The synapse between olivocochlear (OC) neurons and cochlear mechanosensory hair cells is cholinergic, fast and inhibitory. The inhibitory sign of this cholinergic synapse is accounted for by the activation of Ca2+ permeable postsynaptic alpha9alpha10 nicotinic receptors coupled to the opening of hyperpolarizing Ca2+-activated SK2 K+ channels. Acetylcholine (ACh) release at this synapse is supported by both P/Q- and N-type voltage-gated calcium channels (VGCCs). Although the OC synapse is cholinergic, an abundant OC γ-aminobutyric acid (GABA) innervation is present along the mammalian cochlea. The role of this neurotransmitter at the OC efferent innervation, however, is for the most part unknown. We show that GABA fails to evoke fast postsynaptic inhibitory currents in apical developing inner and outer hair cells. However, electrical stimulation of OC efferent fibers activates presynaptic GABAB(1a,2) receptors (GABAB(1a,2)Rs) that down-regulate the amount of ACh released at the OC-hair cell synapse, by inhibiting P/Q-type VGCCs.
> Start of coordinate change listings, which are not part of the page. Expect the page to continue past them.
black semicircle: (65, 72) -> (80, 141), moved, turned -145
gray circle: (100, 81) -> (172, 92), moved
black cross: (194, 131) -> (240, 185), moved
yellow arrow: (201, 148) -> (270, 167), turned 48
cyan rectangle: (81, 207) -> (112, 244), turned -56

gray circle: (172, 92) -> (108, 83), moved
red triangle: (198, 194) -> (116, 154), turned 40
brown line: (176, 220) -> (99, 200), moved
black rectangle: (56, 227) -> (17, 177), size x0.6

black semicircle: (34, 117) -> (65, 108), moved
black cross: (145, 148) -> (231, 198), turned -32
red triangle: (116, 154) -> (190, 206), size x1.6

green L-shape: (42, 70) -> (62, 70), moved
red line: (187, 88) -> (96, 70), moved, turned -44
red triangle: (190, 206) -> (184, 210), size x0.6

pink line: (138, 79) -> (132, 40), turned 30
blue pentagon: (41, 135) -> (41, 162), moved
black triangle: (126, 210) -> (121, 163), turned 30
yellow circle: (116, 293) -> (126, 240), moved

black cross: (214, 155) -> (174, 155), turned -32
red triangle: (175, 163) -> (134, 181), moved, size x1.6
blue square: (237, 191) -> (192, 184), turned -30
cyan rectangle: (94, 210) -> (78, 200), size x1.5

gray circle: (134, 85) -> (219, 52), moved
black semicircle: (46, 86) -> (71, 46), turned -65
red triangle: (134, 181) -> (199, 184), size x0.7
We confirmed the expression of GABABRs at OC terminals contacting the hair cells by co-inmmunostaining for GFP and synaptophysin in transgenic mice expressing GABAB1-GFP fusion proteins. Moreover, co-immunostainings with antibodies against the GABA-synthetic enzyme GAD and synaptophysin support that GABA is directly synthesized at OC terminals contacting the hair cells during development. Thus, we demonstrate for the first time a physiological role for GABA in cochlear synaptic function. In addition, our data suggest that selectively the GABAB1a isoform inhibits release at efferent cholinergic synapses.